# Task to complete:
Output only the lines below from the one holding "though that’s a real factor as well. I" down to the one holding "Here’s what most", both end lines included and every picture dropped.

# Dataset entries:
--- START ---
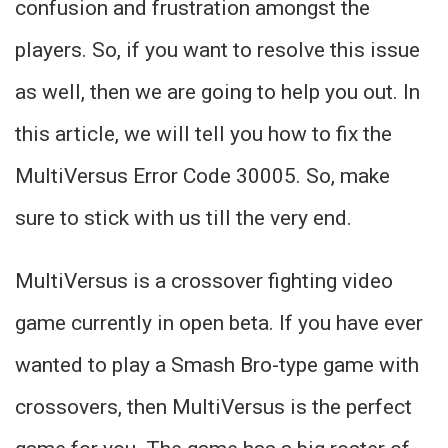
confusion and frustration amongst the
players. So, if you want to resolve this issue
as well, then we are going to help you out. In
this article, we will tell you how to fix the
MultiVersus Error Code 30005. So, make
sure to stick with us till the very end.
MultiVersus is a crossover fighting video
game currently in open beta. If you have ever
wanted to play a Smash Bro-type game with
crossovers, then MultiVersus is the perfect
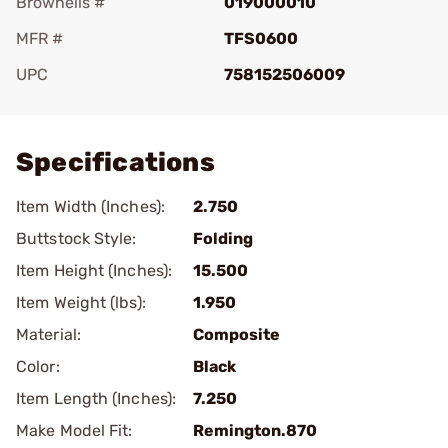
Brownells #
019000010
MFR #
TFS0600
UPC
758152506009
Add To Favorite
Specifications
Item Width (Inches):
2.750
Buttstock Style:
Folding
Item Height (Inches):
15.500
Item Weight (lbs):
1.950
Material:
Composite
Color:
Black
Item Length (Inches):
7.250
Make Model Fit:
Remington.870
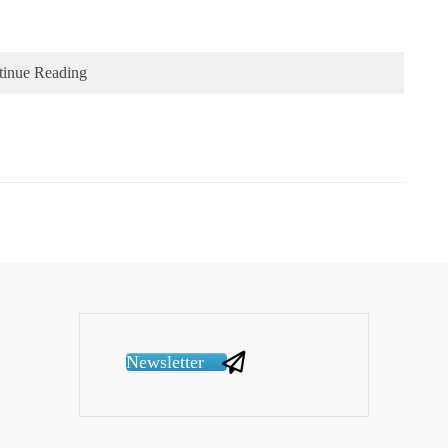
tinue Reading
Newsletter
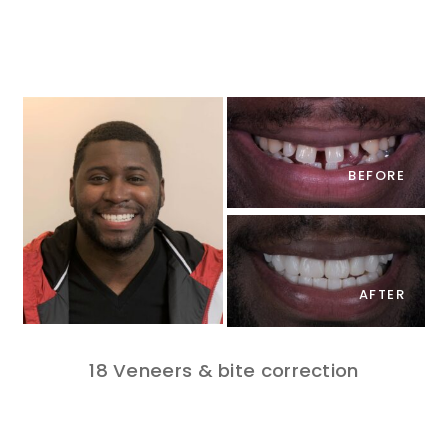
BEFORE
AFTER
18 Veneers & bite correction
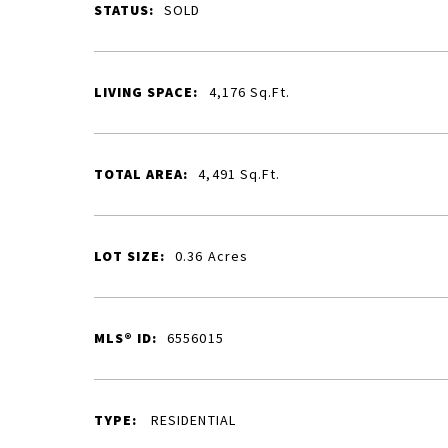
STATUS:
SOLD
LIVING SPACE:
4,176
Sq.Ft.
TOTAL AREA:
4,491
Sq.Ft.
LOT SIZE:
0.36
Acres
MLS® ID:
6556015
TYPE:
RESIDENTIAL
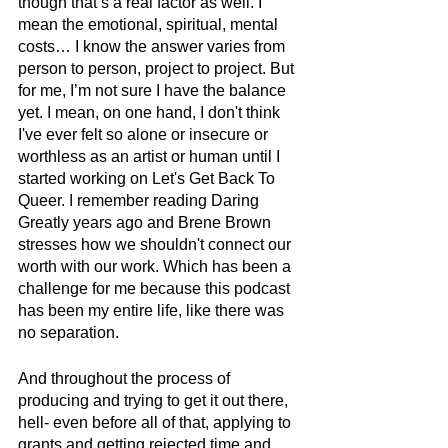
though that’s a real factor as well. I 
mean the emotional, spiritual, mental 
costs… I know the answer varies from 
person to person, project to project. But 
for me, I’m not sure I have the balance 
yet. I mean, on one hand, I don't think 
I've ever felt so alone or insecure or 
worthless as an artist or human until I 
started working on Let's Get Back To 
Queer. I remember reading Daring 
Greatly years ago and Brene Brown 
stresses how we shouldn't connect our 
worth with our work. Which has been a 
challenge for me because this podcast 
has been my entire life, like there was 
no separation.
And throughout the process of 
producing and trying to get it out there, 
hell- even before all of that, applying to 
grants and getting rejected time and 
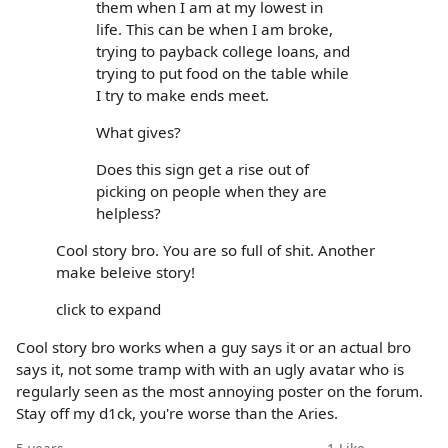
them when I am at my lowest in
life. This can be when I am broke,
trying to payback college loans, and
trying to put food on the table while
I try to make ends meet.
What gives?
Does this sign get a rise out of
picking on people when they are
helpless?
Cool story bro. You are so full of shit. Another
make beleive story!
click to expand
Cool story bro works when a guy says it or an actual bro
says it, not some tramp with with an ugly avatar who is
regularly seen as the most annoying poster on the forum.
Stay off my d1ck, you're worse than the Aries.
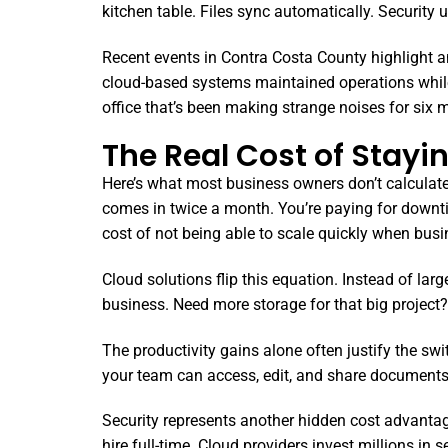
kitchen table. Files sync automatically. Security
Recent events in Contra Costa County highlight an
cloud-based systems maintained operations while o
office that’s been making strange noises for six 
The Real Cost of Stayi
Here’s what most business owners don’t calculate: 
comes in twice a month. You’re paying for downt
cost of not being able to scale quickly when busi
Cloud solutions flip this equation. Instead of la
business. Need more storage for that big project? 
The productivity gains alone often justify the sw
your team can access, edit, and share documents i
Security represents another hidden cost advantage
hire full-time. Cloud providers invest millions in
--- END ---
--- START ---
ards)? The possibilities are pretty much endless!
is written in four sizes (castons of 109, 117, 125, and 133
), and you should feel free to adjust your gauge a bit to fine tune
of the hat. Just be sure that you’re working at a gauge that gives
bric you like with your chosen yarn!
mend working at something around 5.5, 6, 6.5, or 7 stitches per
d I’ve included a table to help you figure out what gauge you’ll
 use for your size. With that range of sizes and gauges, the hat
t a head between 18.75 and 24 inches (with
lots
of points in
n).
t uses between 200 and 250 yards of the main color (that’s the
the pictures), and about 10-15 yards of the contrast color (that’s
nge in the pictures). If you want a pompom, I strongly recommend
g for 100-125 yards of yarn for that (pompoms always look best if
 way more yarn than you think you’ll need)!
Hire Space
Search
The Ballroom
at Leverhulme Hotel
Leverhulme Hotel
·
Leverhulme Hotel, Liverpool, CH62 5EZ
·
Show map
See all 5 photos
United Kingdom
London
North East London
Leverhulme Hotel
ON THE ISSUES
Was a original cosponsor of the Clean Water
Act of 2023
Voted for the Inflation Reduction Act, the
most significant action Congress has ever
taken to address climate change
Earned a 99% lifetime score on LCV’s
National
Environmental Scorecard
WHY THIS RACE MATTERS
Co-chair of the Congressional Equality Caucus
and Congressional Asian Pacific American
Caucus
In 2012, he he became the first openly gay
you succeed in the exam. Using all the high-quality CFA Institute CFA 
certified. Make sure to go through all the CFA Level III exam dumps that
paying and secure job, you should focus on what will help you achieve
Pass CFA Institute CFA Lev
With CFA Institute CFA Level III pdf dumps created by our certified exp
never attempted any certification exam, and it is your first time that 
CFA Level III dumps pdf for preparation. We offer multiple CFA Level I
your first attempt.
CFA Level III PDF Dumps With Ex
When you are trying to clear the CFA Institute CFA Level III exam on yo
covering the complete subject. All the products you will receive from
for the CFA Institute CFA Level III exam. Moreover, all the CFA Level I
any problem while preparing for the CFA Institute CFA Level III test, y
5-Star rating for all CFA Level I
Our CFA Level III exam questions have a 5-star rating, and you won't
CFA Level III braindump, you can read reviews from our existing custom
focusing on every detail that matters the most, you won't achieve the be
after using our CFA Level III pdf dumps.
--- END ---
--- START ---
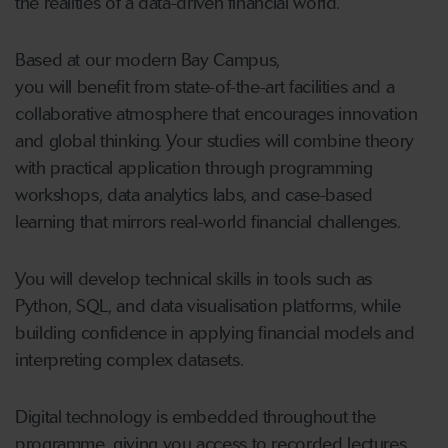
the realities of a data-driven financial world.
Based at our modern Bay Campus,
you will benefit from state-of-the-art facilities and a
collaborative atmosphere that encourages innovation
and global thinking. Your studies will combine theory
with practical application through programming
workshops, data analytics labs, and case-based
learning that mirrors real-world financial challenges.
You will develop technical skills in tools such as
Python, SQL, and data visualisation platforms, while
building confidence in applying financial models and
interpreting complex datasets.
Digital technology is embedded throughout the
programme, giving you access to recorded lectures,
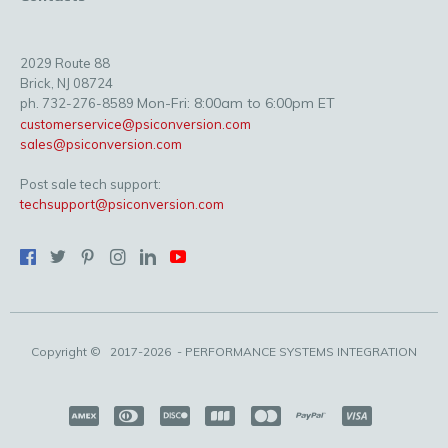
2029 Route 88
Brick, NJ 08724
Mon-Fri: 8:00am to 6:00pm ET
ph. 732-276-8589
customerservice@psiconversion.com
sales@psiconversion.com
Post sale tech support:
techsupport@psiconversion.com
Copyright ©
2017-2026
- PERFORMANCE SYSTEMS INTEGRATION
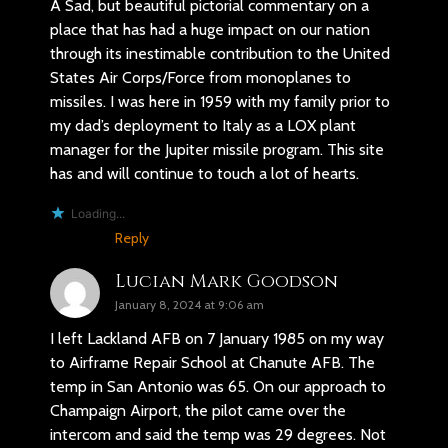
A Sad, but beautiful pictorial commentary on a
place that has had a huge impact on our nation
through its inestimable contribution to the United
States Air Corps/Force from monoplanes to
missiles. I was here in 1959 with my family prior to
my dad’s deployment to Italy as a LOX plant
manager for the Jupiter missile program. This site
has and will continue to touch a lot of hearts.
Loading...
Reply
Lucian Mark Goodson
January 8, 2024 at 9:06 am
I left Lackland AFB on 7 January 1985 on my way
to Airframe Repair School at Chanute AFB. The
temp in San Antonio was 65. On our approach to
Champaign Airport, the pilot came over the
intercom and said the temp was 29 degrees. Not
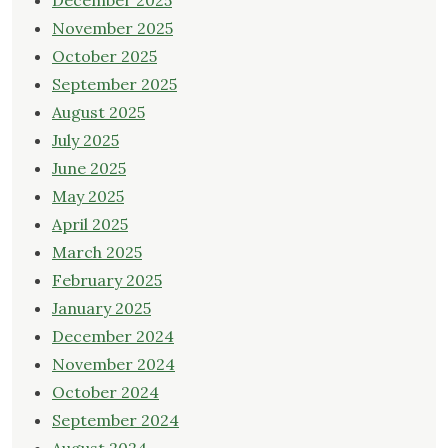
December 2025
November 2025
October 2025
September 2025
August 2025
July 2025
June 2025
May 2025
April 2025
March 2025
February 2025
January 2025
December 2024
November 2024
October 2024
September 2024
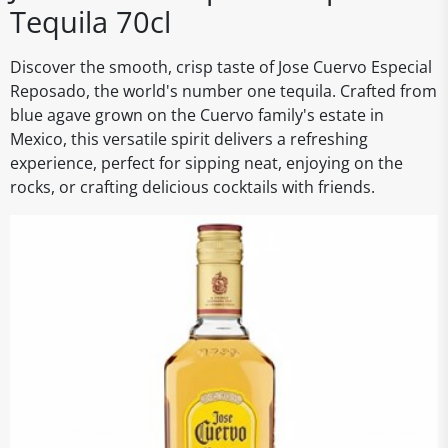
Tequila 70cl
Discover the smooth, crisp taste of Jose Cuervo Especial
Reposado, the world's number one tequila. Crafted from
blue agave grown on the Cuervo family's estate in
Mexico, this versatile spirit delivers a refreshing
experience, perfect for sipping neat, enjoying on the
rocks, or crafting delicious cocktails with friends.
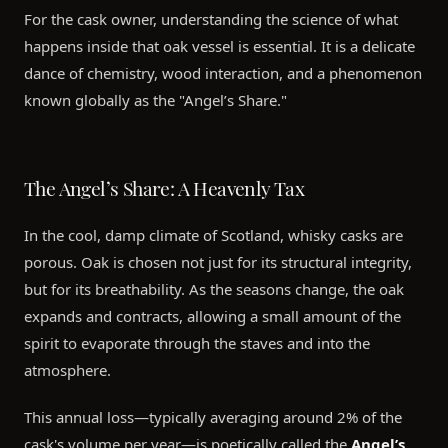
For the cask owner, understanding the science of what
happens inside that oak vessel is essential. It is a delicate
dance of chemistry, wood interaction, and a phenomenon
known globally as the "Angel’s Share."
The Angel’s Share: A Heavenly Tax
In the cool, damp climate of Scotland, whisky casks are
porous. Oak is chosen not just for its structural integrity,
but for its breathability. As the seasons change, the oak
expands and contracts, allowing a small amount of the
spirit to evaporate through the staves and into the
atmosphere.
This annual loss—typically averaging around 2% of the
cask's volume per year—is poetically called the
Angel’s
--- END ---
# Finished task:
though that’s a real factor as well. I 
mean the emotional, spiritual, mental 
costs… I know the answer varies from 
person to person, project to project. But 
for me, I’m not sure I have the balance 
yet. I mean, on one hand, I don't think 
I've ever felt so alone or insecure or 
worthless as an artist or human until I 
started working on Let's Get Back To 
Queer. I remember reading Daring 
Greatly years ago and Brene Brown 
stresses how we shouldn't connect our 
worth with our work. Which has been a 
challenge for me because this podcast 
has been my entire life, like there was 
no separation.
And throughout the process of 
producing and trying to get it out there, 
hell- even before all of that, applying to 
grants and getting rejected time and 
them when I am at my lowest in
life. This can be when I am broke,
trying to payback college loans, and
trying to put food on the table while
I try to make ends meet.
What gives?
Does this sign get a rise out of
picking on people when they are
helpless?
Cool story bro. You are so full of shit. Another
make beleive story!
click to expand
Cool story bro works when a guy says it or an actual bro
says it, not some tramp with with an ugly avatar who is
regularly seen as the most annoying poster on the forum.
Stay off my d1ck, you're worse than the Aries.
kitchen table. Files sync automatically. Security
Recent events in Contra Costa County highlight an
cloud-based systems maintained operations while o
office that’s been making strange noises for six 
The Real Cost of Stayi
Here’s what most business owners don’t calculate: 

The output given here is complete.